Cerner could offer Siemens users an upgrade path
At another Soarian site, the outlook was similarly optimistic. Phil Kahn, interim CIO at UMass Memorial Health Care in Worcester, Mass., New England's second-largest healthcare system, said the merged company will likely bring Siemens customers access to Cerner's considerable technological and financial resources.
"I think it's going to have a positive impact on the Siemens customers," Kahn said. "Cerner is a very large player in the market, so there will be more opportunities for Siemens customers. Cerner is a very solid company, and it's reassuring to customers to have Cerner behind them and provide them with a solid path."

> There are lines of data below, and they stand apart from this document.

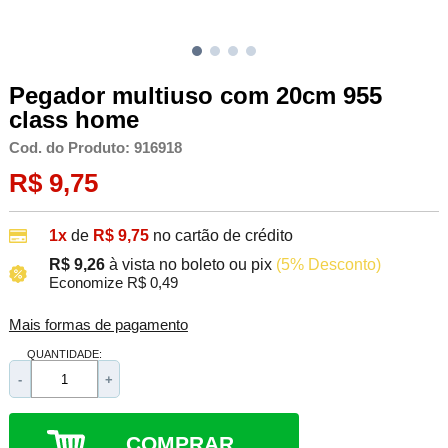
Pegador multiuso com 20cm 955
class home
Cod. do Produto: 916918
R$ 9,75
1x
de
R$ 9,75
no cartão de crédito
R$ 9,26
à vista no boleto ou pix
(5% Desconto)
Economize R$ 0,49
Mais formas de pagamento
QUANTIDADE:
-
+
COMPRAR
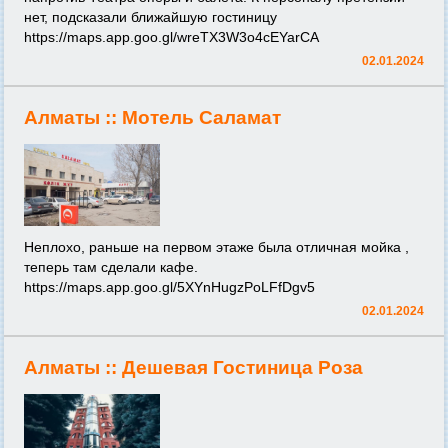
нет, подсказали ближайшую гостиницу
https://maps.app.goo.gl/wreTX3W3o4cEYarCA
02.01.2024
Алматы ::
Мотель Саламат
Неплохо, раньше на первом этаже была отличная мойка ,
теперь там сделали кафе.
https://maps.app.goo.gl/5XYnHugzPoLFfDgv5
02.01.2024
Алматы ::
Дешевая Гостиница Роза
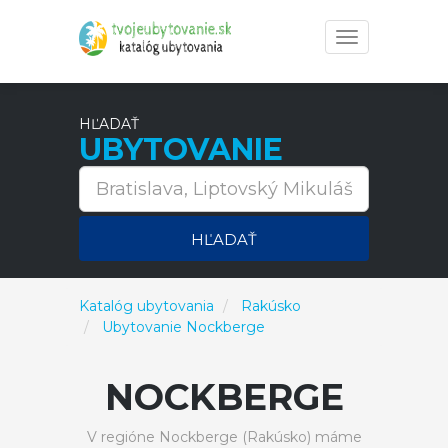
Toggle
navigation
HĽADAŤ
UBYTOVANIE
HĽADAŤ
Katalóg ubytovania
Rakúsko
Ubytovanie Nockberge
NOCKBERGE
V regióne Nockberge (Rakúsko) máme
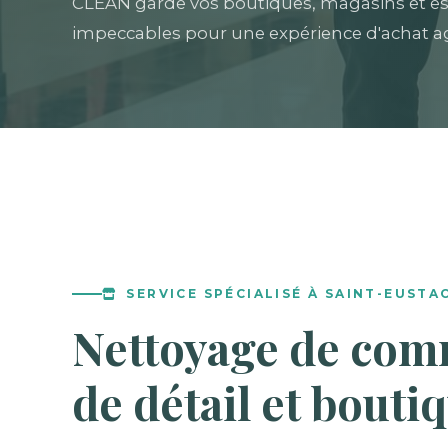
CLEAN garde vos boutiques, magasins et e
impeccables pour une expérience d'achat a
SERVICE SPÉCIALISÉ À SAINT-EUSTA
Nettoyage de com
de détail et bouti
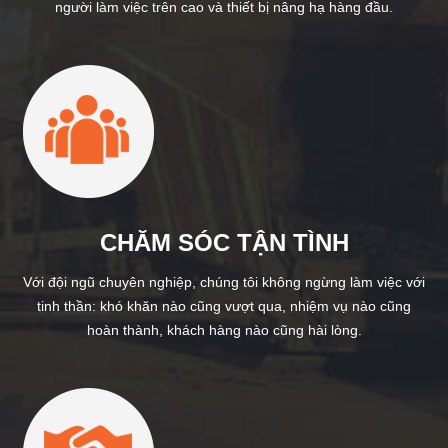
người làm việc trên cao và thiết bị nâng hạ hàng đầu.
CHĂM SÓC TẬN TÌNH
Với đội ngũ chuyên nghiệp, chúng tôi không ngừng làm việc với
tinh thần: khó khăn nào cũng vượt qua, nhiệm vụ nào cũng
hoàn thành, khách hàng nào cũng hài lòng.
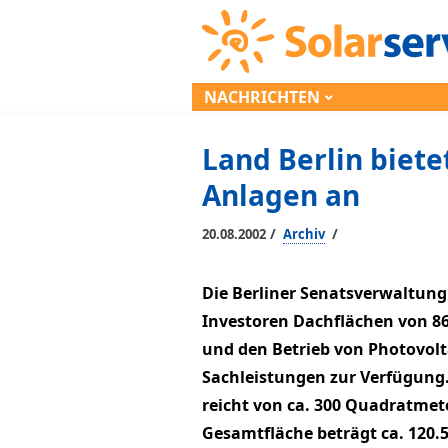
NACHRICHTEN
Land Berlin biete
Anlagen an
/
/
20.08.2002
Archiv
Die Berliner Senatsverwaltung 
Investoren Dachflächen von 86
und den Betrieb von Photovol
Sachleistungen zur Verfügung.
reicht von ca. 300 Quadratmet
Gesamtfläche beträgt ca. 120.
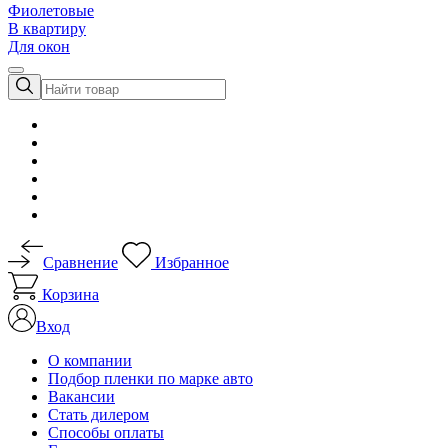
Фиолетовые
В квартиру
Для окон
Сравнение
Избранное
Корзина
Вход
О компании
Подбор пленки по марке авто
Вакансии
Стать дилером
Способы оплаты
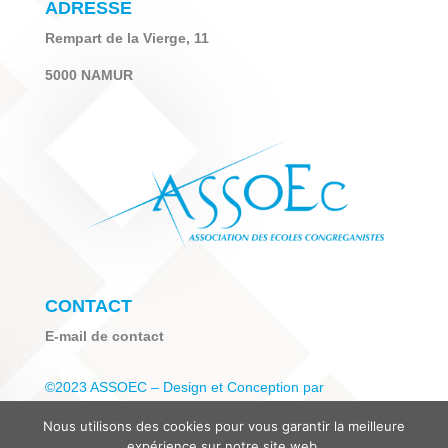
ADRESSE
Rempart de la Vierge, 11
5000 NAMUR
CONTACT
E-mail de contact
©2023 ASSOEC – Design et Conception par
WebMorimont
Nous utilisons des cookies pour vous garantir la meilleure
expérience sur notre site web.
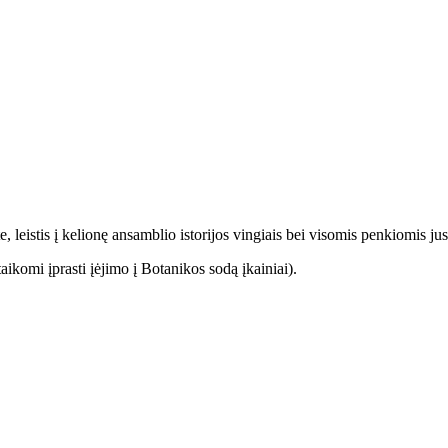
, leistis į kelionę ansamblio istorijos vingiais bei visomis penkiomis jus
ikomi įprasti įėjimo į Botanikos sodą įkainiai).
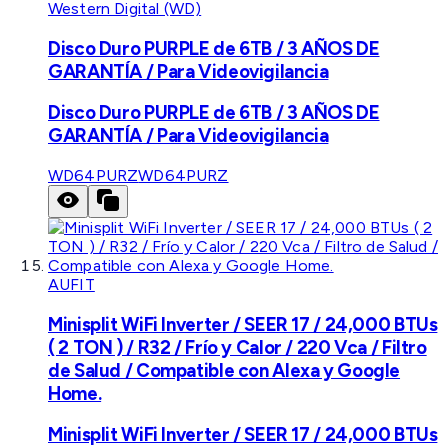
Western Digital (WD)
Disco Duro PURPLE de 6TB / 3 AÑOS DE
GARANTÍA / Para Videovigilancia
Disco Duro PURPLE de 6TB / 3 AÑOS DE
GARANTÍA / Para Videovigilancia
WD64PURZ
WD64PURZ
AUFIT
Minisplit WiFi Inverter / SEER 17 / 24,000 BTUs
( 2 TON ) / R32 / Frío y Calor / 220 Vca / Filtro
de Salud / Compatible con Alexa y Google
Home.
Minisplit WiFi Inverter / SEER 17 / 24,000 BTUs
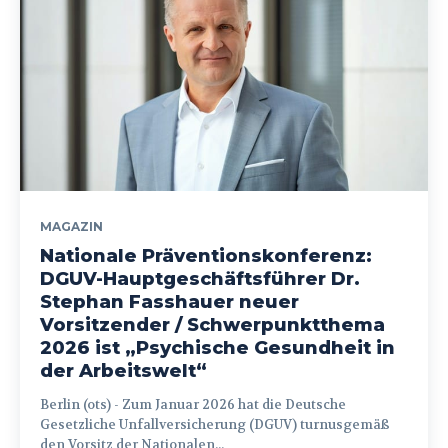
MAGAZIN
Nationale Präventionskonferenz:
DGUV-Hauptgeschäftsführer Dr.
Stephan Fasshauer neuer
Vorsitzender / Schwerpunktthema
2026 ist „Psychische Gesundheit in
der Arbeitswelt“
Berlin (ots) - Zum Januar 2026 hat die Deutsche
Gesetzliche Unfallversicherung (DGUV) turnusgemäß
den Vorsitz der Nationalen...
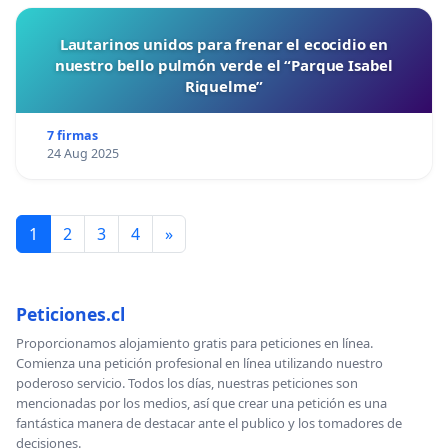
Lautarinos unidos para frenar el ecocidio en
nuestro bello pulmón verde el “Parque Isabel
Riquelme”
7 firmas
24 Aug 2025
1
2
3
4
»
Peticiones.cl
Proporcionamos alojamiento gratis para peticiones en línea.
Comienza una petición profesional en línea utilizando nuestro
poderoso servicio. Todos los días, nuestras peticiones son
mencionadas por los medios, así que crear una petición es una
fantástica manera de destacar ante el publico y los tomadores de
decisiones.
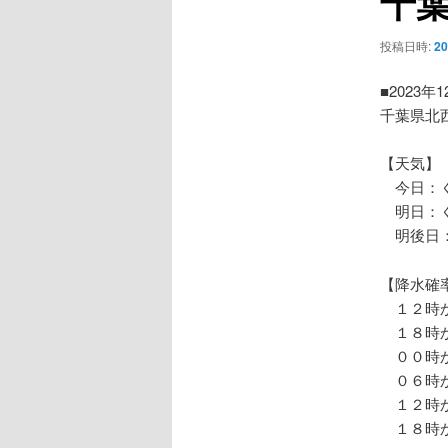
千
ー
シ
投稿日時:
2
ョ
ン
■2023年
千葉県北
【天気】
今日：く
明日：
明後日：
【降水確
１２時か
１８時か
００時か
０６時か
１２時か
１８時か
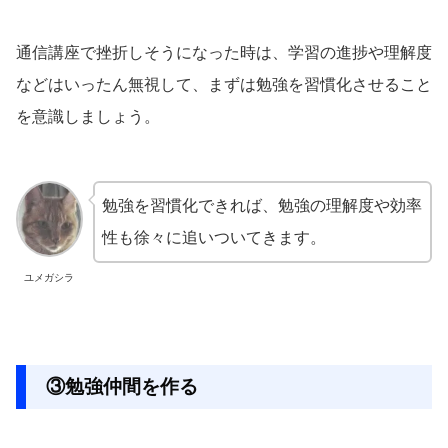
通信講座で挫折しそうになった時は、学習の進捗や理解度
などはいったん無視して、まずは勉強を習慣化させること
を意識しましょう。
勉強を習慣化できれば、勉強の理解度や効率
性も徐々に追いついてきます。
ユメガシラ
③勉強仲間を作る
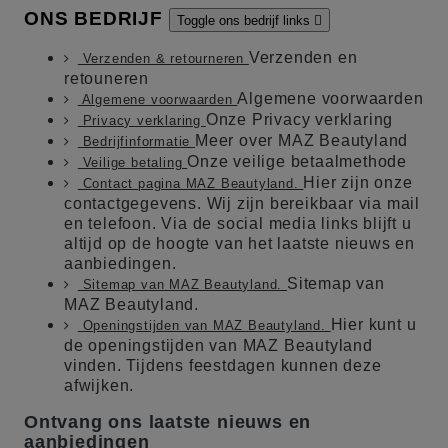
ONS BEDRIJF
Toggle ons bedrijf links

Verzenden en
Verzenden & retourneren
retouneren
Algemene voorwaarden
Algemene voorwaarden
Onze Privacy verklaring
Privacy verklaring
Meer over MAZ Beautyland
Bedrijfinformatie
Onze veilige betaalmethode
Veilige betaling
Hier zijn onze
Contact pagina MAZ Beautyland.
contactgegevens. Wij zijn bereikbaar via mail
en telefoon. Via de social media links blijft u
altijd op de hoogte van het laatste nieuws en
aanbiedingen.
Sitemap van
Sitemap van MAZ Beautyland.
MAZ Beautyland.
Hier kunt u
Openingstijden van MAZ Beautyland.
de openingstijden van MAZ Beautyland
vinden. Tijdens feestdagen kunnen deze
afwijken.
Ontvang ons laatste nieuws en
aanbiedingen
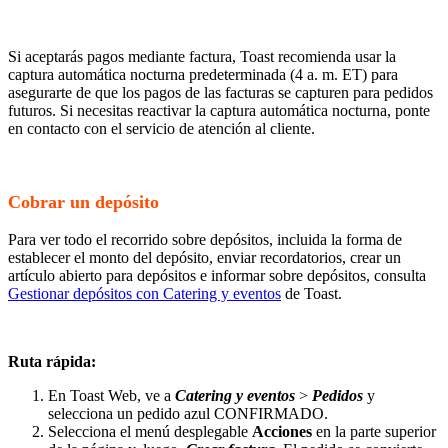
Si aceptarás pagos mediante factura, Toast recomienda usar la
captura automática nocturna predeterminada (4 a. m. ET) para
asegurarte de que los pagos de las facturas se capturen para pedidos
futuros. Si necesitas reactivar la captura automática nocturna, ponte
en contacto con el servicio de atención al cliente.
Cobrar un depósito
Para ver todo el recorrido sobre depósitos, incluida la forma de
establecer el monto del depósito, enviar recordatorios, crear un
artículo abierto para depósitos e informar sobre depósitos, consulta
Gestionar depósitos con Catering y eventos
de Toast.
Ruta rápida:
En Toast Web, ve a
Catering y eventos
>
Pedidos
y
selecciona un pedido azul CONFIRMADO.
Selecciona el menú desplegable
Acciones
en la parte superior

Regarding the prospect of Cerner upselling Siemens users to its relatively expensive turnkey products, Kahn said that is possible, but it is a long-term prospect.
"Ultimately there's a lifecycle of 10 years in everyone's software systems," he said. "Down the road, UMass will be a looking for a system, and it provides us with an interesting option."
For now, Kauth said she has been shopping for an EHR program for her healthcare system's radiology department, and hadn't been considering Cerner. Now she will, she said.
Merger to bring changes
That kind of thinking lends credence to industry analysts who saw the Cerner acquisition of the German conglomerate's health IT division as a play not only to build EHR market share and obtain Siemens' technology, but also sell to Siemens' customers.
As for merging the cultures and workforces of the two companies, Kauth said while top-level moves in sales and other management areas are likely, she anticipates few changes in the ground-level sales and support organization.
One possible long-term move Kauth sees Cerner making is incorporating Siemens' Soarian workflow engine into its single solution Millenium platform.